© Aida Gómez-RoblesThis image shows diversity in premolar and molar morphology in Neanderthals, modern humans and potential ancestral species.
Bloomington, Indiana -- The search for a common ancestor linking modern humans with the Neanderthals who lived in Europe thousands of years ago has been a compelling subject for research. But a new study suggests the quest isn't nearly complete.
The researchers, using quantitative methods focused on the shape of dental fossils, find that none of the usual suspects fits the expected profile of an ancestor of Neanderthals and modern humans.
They also present evidence that the lines that led to Neanderthals and modern humans diverged nearly 1 million years ago, much earlier than studies based on molecular evidence have suggested.
The study, which will be published online this week by the Proceedings of the National Academy of Sciences, was carried out by an international team of scholars from The George Washington University, Konrad Lorenz Institute for Evolution and Cognition Research in Austria, Indiana University and Atapuerca Research Team in Spain.

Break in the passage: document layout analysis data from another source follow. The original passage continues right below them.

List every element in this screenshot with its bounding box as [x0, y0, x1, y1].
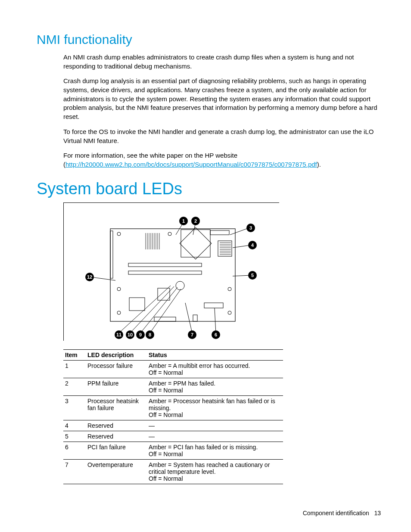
para-nmi-4b: ). [317, 161, 321, 168]
callout-11: 11 [115, 330, 123, 339]
svg-line-45 [140, 287, 177, 333]
svg-line-48 [90, 277, 115, 280]
footer-page: 13 [374, 510, 381, 516]
svg-point-33 [176, 281, 184, 290]
callout-2: 2 [191, 217, 200, 225]
cell-item: 6 [63, 442, 86, 459]
svg-rect-35 [204, 303, 223, 308]
cell-desc: Processor heatsink fan failure [86, 395, 147, 420]
svg-rect-34 [129, 298, 145, 311]
cell-desc: Overtemperature [86, 459, 147, 484]
heading-system-board-leds: System board LEDs [37, 180, 381, 198]
footer: Component identification 13 [303, 510, 381, 516]
svg-rect-18 [128, 263, 202, 267]
cell-status: — [147, 420, 283, 431]
svg-line-47 [119, 286, 171, 333]
cell-status: Amber = A multibit error has occurred.Of… [147, 360, 283, 378]
svg-rect-8 [180, 227, 212, 259]
cell-status: Amber = System has reached a cautionary … [147, 459, 283, 484]
callout-12: 12 [85, 273, 94, 281]
callout-3: 3 [246, 224, 255, 232]
svg-rect-32 [158, 288, 170, 300]
cell-status: Amber = PPM has failed.Off = Normal [147, 378, 283, 395]
callout-4: 4 [248, 241, 257, 249]
table-row: 5Reserved— [63, 431, 283, 442]
callout-9: 9 [136, 330, 145, 339]
svg-rect-20 [218, 241, 232, 256]
cell-item: 7 [63, 459, 86, 484]
svg-point-6 [117, 287, 121, 291]
table-row: 2PPM failureAmber = PPM has failed.Off =… [63, 378, 283, 395]
svg-rect-36 [110, 231, 113, 278]
svg-rect-30 [154, 317, 176, 321]
svg-rect-7 [181, 230, 210, 257]
heading-nmi: NMI functionality [37, 32, 381, 47]
svg-point-2 [168, 232, 171, 236]
board-illustration [64, 203, 279, 341]
para-nmi-1: An NMI crash dump enables administrators… [63, 53, 381, 71]
th-desc: LED description [86, 349, 147, 360]
svg-point-5 [228, 287, 231, 291]
para-nmi-2: Crash dump log analysis is an essential … [63, 77, 381, 121]
cell-desc: Reserved [86, 420, 147, 431]
cell-desc: PPM failure [86, 378, 147, 395]
svg-line-42 [215, 308, 216, 333]
cell-item: 3 [63, 395, 86, 420]
callout-1: 1 [179, 217, 188, 225]
link-hp-whitepaper[interactable]: http://h20000.www2.hp.com/bc/docs/suppor… [65, 161, 317, 168]
cell-desc: Processor failure [86, 360, 147, 378]
cell-item: 2 [63, 378, 86, 395]
svg-rect-19 [128, 271, 202, 274]
cell-status: Amber = PCI fan has failed or is missing… [147, 442, 283, 459]
cell-item: 1 [63, 360, 86, 378]
svg-rect-29 [210, 230, 229, 235]
svg-rect-31 [193, 315, 197, 321]
para-nmi-4: For more information, see the white pape… [63, 151, 381, 169]
table-led: Item LED description Status 1Processor f… [63, 349, 283, 484]
table-row: 1Processor failureAmber = A multibit err… [63, 360, 283, 378]
callout-6: 6 [212, 330, 220, 339]
th-status: Status [147, 349, 283, 360]
svg-line-46 [130, 286, 174, 333]
callout-10: 10 [126, 330, 134, 339]
svg-point-4 [228, 311, 231, 314]
table-row: 3Processor heatsink fan failureAmber = P… [63, 395, 283, 420]
table-row: 6PCI fan failureAmber = PCI fan has fail… [63, 442, 283, 459]
svg-point-1 [117, 232, 121, 236]
cell-status: — [147, 431, 283, 442]
para-nmi-3: To force the OS to invoke the NMI handle… [63, 128, 381, 145]
cell-desc: Reserved [86, 431, 147, 442]
table-header-row: Item LED description Status [63, 349, 283, 360]
svg-line-43 [185, 303, 192, 333]
footer-section: Component identification [303, 510, 369, 516]
diagram-system-board: 1 2 3 4 5 6 7 8 9 10 11 12 [63, 202, 279, 341]
cell-status: Amber = Processor heatsink fan has faile… [147, 395, 283, 420]
cell-item: 5 [63, 431, 86, 442]
callout-8: 8 [146, 330, 154, 339]
table-row: 4Reserved— [63, 420, 283, 431]
svg-point-3 [117, 311, 121, 314]
cell-desc: PCI fan failure [86, 442, 147, 459]
callout-5: 5 [248, 271, 257, 280]
table-row: 7OvertemperatureAmber = System has reach… [63, 459, 283, 484]
cell-item: 4 [63, 420, 86, 431]
callout-7: 7 [188, 330, 196, 339]
th-item: Item [63, 349, 86, 360]
document-page: NMI functionality An NMI crash dump enab… [0, 0, 411, 532]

"Our results call attention to the strong discrepancies between molecular and paleontological estimates of the divergence time between Neanderthals and modern humans," said Aida Gómez-Robles, lead author of the paper and a postdoctoral scientist at the Center for the Advanced Study of Hominid Paleobiology of The George Washington University.
"These discrepancies cannot be simply ignored, but they have to be somehow reconciled."